# How to complete this task
Could you filter the records below and return each line that holds "with"?

(Beginning of Material for this task)

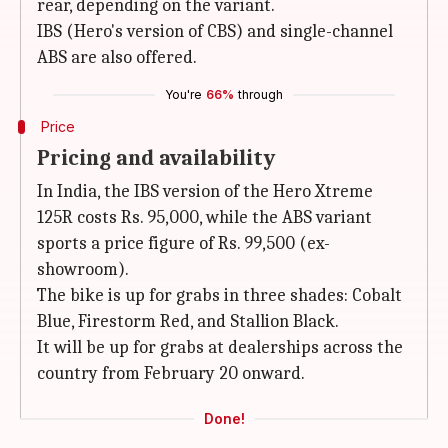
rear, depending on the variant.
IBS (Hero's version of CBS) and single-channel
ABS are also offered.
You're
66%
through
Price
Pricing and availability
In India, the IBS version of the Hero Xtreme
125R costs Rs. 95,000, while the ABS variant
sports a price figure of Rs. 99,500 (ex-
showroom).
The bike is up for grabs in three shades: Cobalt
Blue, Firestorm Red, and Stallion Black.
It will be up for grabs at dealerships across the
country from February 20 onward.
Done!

(End of Material for this task)
(Beginning of Material for this task)

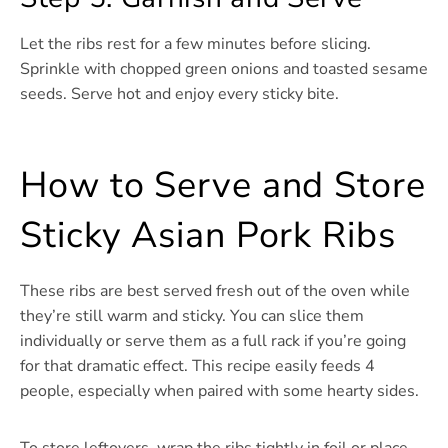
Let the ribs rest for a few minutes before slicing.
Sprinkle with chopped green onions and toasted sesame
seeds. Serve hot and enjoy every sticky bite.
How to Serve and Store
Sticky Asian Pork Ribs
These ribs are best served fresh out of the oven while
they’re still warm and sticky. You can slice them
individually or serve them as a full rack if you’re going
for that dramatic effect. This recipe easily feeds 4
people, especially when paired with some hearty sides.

(End of Material for this task)

# Reply to the task
Sprinkle with chopped green onions and toasted sesame
people, especially when paired with some hearty sides.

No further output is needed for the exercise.